An AI assistant on Exact Online means you ask in natural language and Exact does or returns something. Three sentences controllers literally say to Nance:

  • "Book these twelve supplier invoices according to the existing dimensions and wait for my approval."
  • "What is my cash position over 30 days based on actuals plus open invoices?"
  • "Explain the variance between budget and actuals for Q1 per cost centre and point out where the deviation comes from."

The moment it clicks for a controller almost never happens on the first sentence. It clicks when they take one step further: "can we run this check every month on the third and email me when the month can be closed?". At that moment the tool turns from assistant into colleague. One command runs every month on its own, checks whether bank lines are processed, whether invoices are missing, whether VAT has been filed, whether payroll is paid, and sends an email with the status. The controller no longer has to think about it.

The three workflows you put into production today

1. Month-end close checklist with automatic ticks

In practice the first workflow controllers adopt. AI walks through the close checklist every month: bank lines processed, supplier invoices booked, revenue reconciled, VAT ready for filing, intercompany settled, cost centres assigned.
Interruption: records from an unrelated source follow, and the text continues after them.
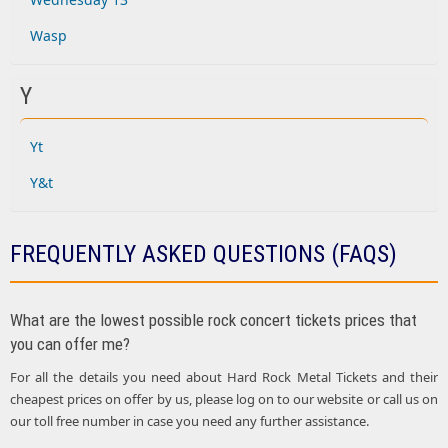
Wasp
Y
Yt
Y&t
FREQUENTLY ASKED QUESTIONS (FAQS)
What are the lowest possible rock concert tickets prices that
you can offer me?
For all the details you need about Hard Rock Metal Tickets and their
cheapest prices on offer by us, please log on to our website or call us on
our toll free number in case you need any further assistance.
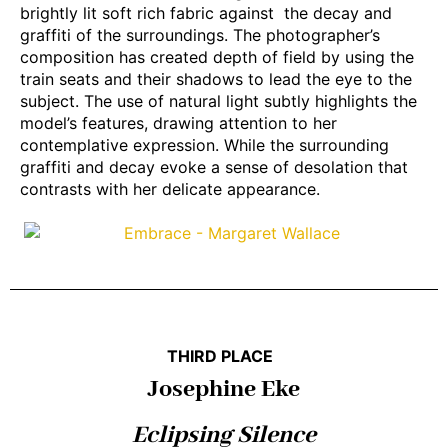
brightly lit soft rich fabric against the decay and
graffiti of the surroundings. The photographer’s
composition has created depth of field by using the
train seats and their shadows to lead the eye to the
subject. The use of natural light subtly highlights the
model’s features, drawing attention to her
contemplative expression. While the surrounding
graffiti and decay evoke a sense of desolation that
contrasts with her delicate appearance.
THIRD PLACE
Josephine Eke
Eclipsing Silence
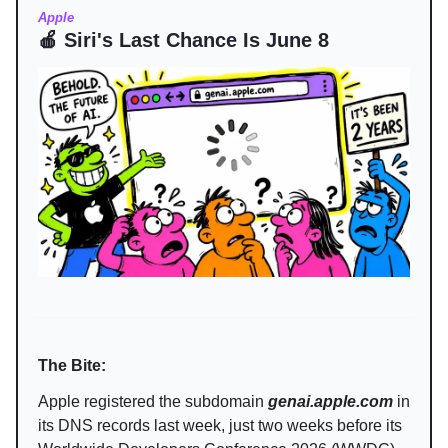
Apple
🍎 Siri's Last Chance Is June 8
The Bite:
Apple registered the subdomain
genai.apple.com
in
its DNS records last week, just two weeks before its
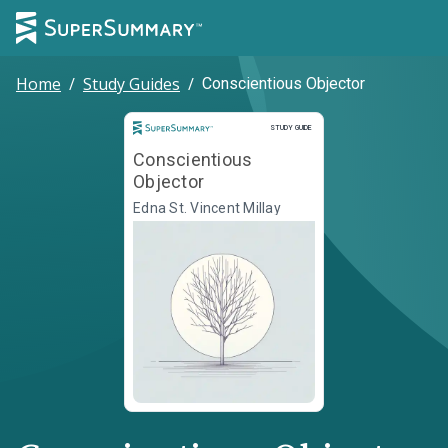
Home
/
Study Guides
/
Conscientious Objector
Study Guide
STUDY GUIDE
Conscientious
Objector
Edna St. Vincent Millay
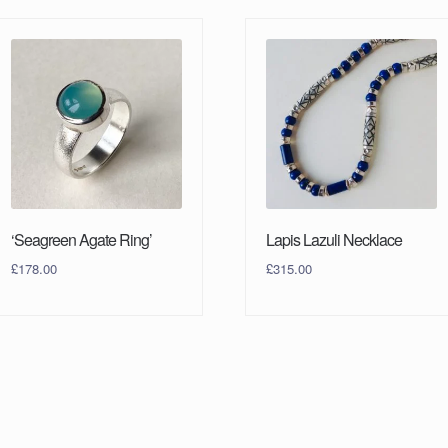
‘Seagreen Agate Ring’
Lapis Lazuli Necklace
£
178.00
£
315.00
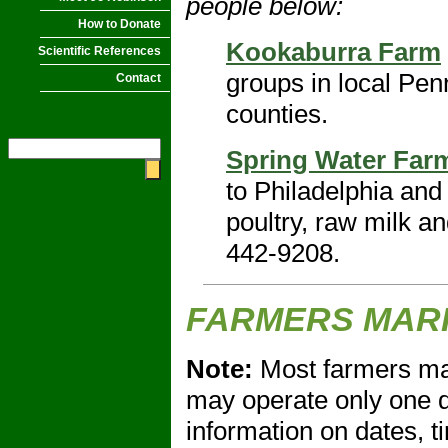
people below:
How to Donate
Kookaburra Farm
Scientific References
groups in local Pe
Contact
counties.
Spring Water Far
to Philadelphia and
poultry, raw milk a
442-9208.
FARMERS MAR
Note:
Most farmers ma
may operate only one d
information on dates, t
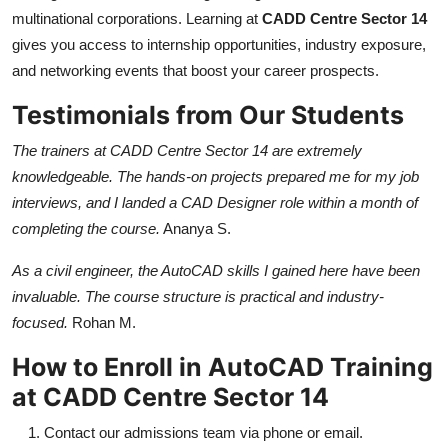
multinational corporations. Learning at
CADD Centre Sector 14
gives you access to internship opportunities, industry exposure,
and networking events that boost your career prospects.
Testimonials from Our Students
The trainers at CADD Centre Sector 14 are extremely
knowledgeable. The hands-on projects prepared me for my job
interviews, and I landed a CAD Designer role within a month of
completing the course.
Ananya S.
As a civil engineer, the AutoCAD skills I gained here have been
invaluable. The course structure is practical and industry-
focused.
Rohan M.
How to Enroll in AutoCAD Training
at CADD Centre Sector 14
Contact our admissions team via phone or email.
Per item a tick or an open point with the specific line that is still missing. The controller gets a summary on the third of the month saying "you can close" or "these eight bookings are still missing, here are the links". One-time setup, every month on its own.

2. Invoice-to-booking with human-in-the-loop

AI reads the incoming invoice, validates against Exact's accounting rules (VAT code consistent with supplier and country, cost centre required for this ledger account, division restriction respected), proposes a booking, and waits for approval. Posting only happens after the controller's click, or after a four-eyes step if that is agreed. For controllers processing hundreds to thousands of invoices a month, this saves on average five to ten minutes per invoice. The win is not in the booking itself but in eliminating wait time for data: AI collects context that the human used to chase down.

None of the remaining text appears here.